Single-Step Retrosynthesis Prediction Based on the Identification of Potential Disconnection Sites Using Molecular Substructure Fingerprints.

机构信息

Department of Computer Science, School of Computing, Tokyo Institute of Technology, W8-85, 2-12-1, Ookayama, Meguro 152-8552, Tokyo, Japan.

出版信息

J Chem Inf Model. 2021 Feb 22;61(2):641-652. doi: 10.1021/acs.jcim.0c01100. Epub 2021 Feb 3.

Abstract

The proper application of retrosynthesis to identify possible transformations for a given target compound requires a lot of chemistry knowledge and experience. However, because the complexity of this technique scales together with the complexity of the target, efficient application on compounds with intricate molecular structures becomes almost impossible for human chemists. The idea of using computers in such situations has existed for a long time, but the accuracy was not sufficient for practical applications. Nevertheless, with the steady improvement of machine learning and artificial intelligence in recent years, computer-assisted retrosynthesis has been gaining research attention again.
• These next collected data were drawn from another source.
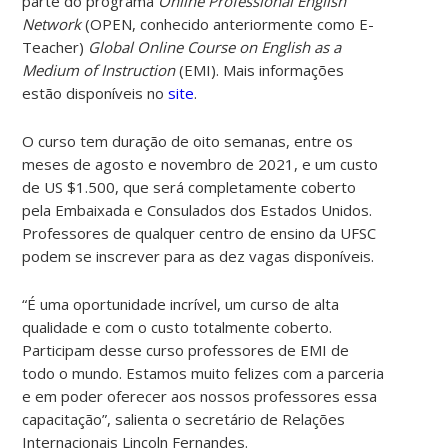
parte do programa
Online Professional English
Network
(OPEN, conhecido anteriormente como E-
Teacher)
Global Online Course on English as a
Medium of Instruction
(EMI). Mais informações
estão disponíveis no
site
.
O curso tem duração de oito semanas, entre os
meses de agosto e novembro de 2021, e um custo
de US $1.500, que será completamente coberto
pela Embaixada e Consulados dos Estados Unidos.
Professores de qualquer centro de ensino da UFSC
podem se inscrever para as dez vagas disponíveis.
“É uma oportunidade incrível, um curso de alta
qualidade e com o custo totalmente coberto.
Participam desse curso professores de EMI de
todo o mundo. Estamos muito felizes com a parceria
e em poder oferecer aos nossos professores essa
capacitação”, salienta o secretário de Relações
Internacionais Lincoln Fernandes.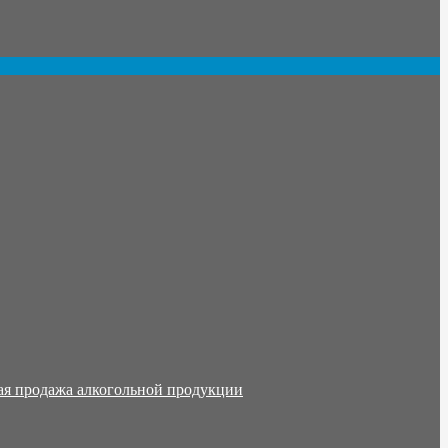
ая продажа алкогольной продукции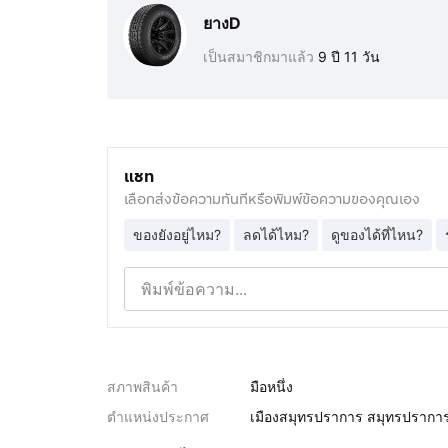
ยางD
เป็นสมาชิกมาแล้ว
9 ปี 11 วัน
แชท
เลือกส่งข้อความทันทีหรือพิมพ์ข้อความของคุณเอง
ของยังอยู่ไหม?
ลดได้ไหม?
ดูของได้ที่ไหน?
สภาพสินค้า
มือหนึ่ง
ตำแหน่งประกาศ
เมืองสมุทรปราการ สมุทรปรากา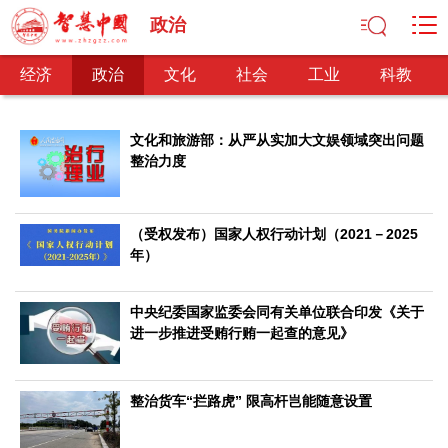
政治
经济
政治
文化
社会
工业
科教
文化和旅游部：从严从实加大文娱领域突出问题
整治力度
经济
经济观察
产业纵横
区域经济
新锐视点
发展理念
（受权发布）国家人权行动计划（2021－2025
经济转型
供给侧改革
年）
政治
中央纪委国家监委会同有关单位联合印发《关于
深化改革
依法治国
司法公正
民主政治
观察思考
进一步推进受贿行贿一起查的意见》
网文推荐
文化
整治货车“拦路虎” 限高杆岂能随意设置
中华文化
核心价值
文化产业
文化事业
艺术百家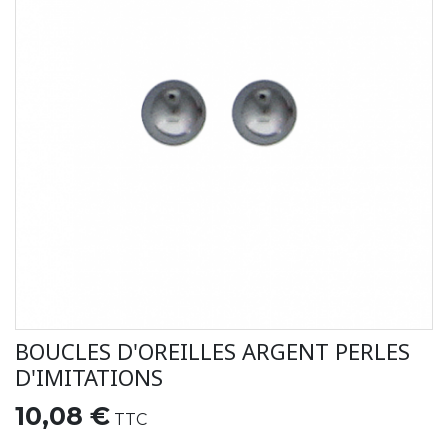
BOUCLES D'OREILLES ARGENT PERLES
D'IMITATIONS
10,08 €
TTC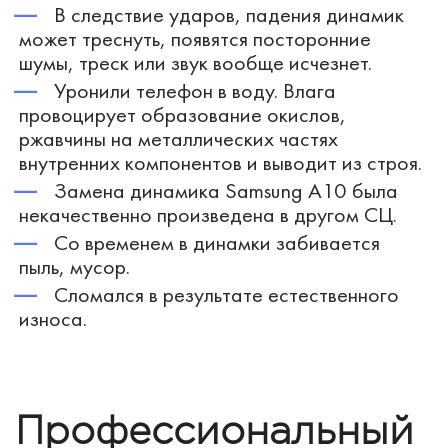
В следствие ударов, падения динамик
может треснуть, появятся посторонние
шумы, треск или звук вообще исчезнет.
Уронили телефон в воду. Влага
провоцирует образование окислов,
ржавчины на металлических частях
внутренних компонентов и выводит из строя.
Замена динамика Samsung A10 была
некачественно произведена в другом СЦ.
Со временем в динамки забивается
пыль, мусор.
Сломался в результате естественного
износа.
Профессиональный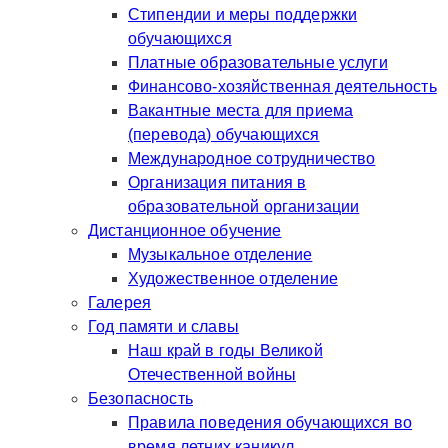
Стипендии и меры поддержки
обучающихся
Платные образовательные услуги
Финансово-хозяйственная деятельность
Вакантные места для приема
(перевода) обучающихся
Международное сотрудничество
Организация питания в
образовательной организации
Дистанционное обучение
Музыкальное отделение
Художественное отделение
Галерея
Год памяти и славы
Наш край в годы Великой
Отечественной войны
Безопасность
Правила поведения обучающихся во
время летних каникул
Because of the overall lack of chemical reaction data, the main challenge for the recent retrosynthesis methods is low exploration ability during the analysis of target and intermediate compounds. The main goal of this research is to develop a novel, template-free approach to address this issue. Only individual molecular substructures of the target are used to determine potential disconnection sites, without relying on additional information such as chemical reaction class. The model for the identification of potential disconnection sites is trained on novel molecular substructure fingerprint representations. For each of the disconnections suggested using the model, a simple structural similarity-based reactant retrieval and scoring method is applied, and the suggestions are completed. This method achieves 47.2% top-1 accuracy for the single-step retrosynthesis task on the processed United States Patent Office dataset. Furthermore, if the predicted reaction class is used to narrow down the reactant candidate search space, the performance is improved to 61.4% top-1 accuracy.

摘要

将逆合成分析应用于确定给定目标化合物可能的转化,需要大量的化学知识和经验。然而,由于该技术的复杂性与目标的复杂性成正比,对于具有复杂分子结构的化合物,人类化学家几乎不可能有效地应用它。在这种情况下使用计算机的想法已经存在了很长时间,但由于准确性不足,无法应用于实际应用。尽管如此,近年来机器学习和人工智能的稳步发展,使得计算机辅助逆合成又重新引起了研究关注。由于缺乏整体化学反应数据,最近的逆合成方法的主要挑战是在分析目标和中间化合物时探索能力低。这项研究的主要目标是开发一种新的、无模板的方法来解决这个问题。仅使用目标的个别分子子结构来确定潜在的断键位置,而不依赖于化学反应类等其他信息。用于识别潜在断键位置的模型是在新的分子子结构指纹表示上进行训练的。对于使用模型建议的每个断键,应用一种简单的基于结构相似性的反应物检索和评分方法,并完成建议。该方法在处理后的美国专利局数据集上单步逆合成任务中的准确率达到 47.2%。此外,如果使用预测的反应类来缩小反应物候选搜索空间,则性能可提高到 61.4%的准确率。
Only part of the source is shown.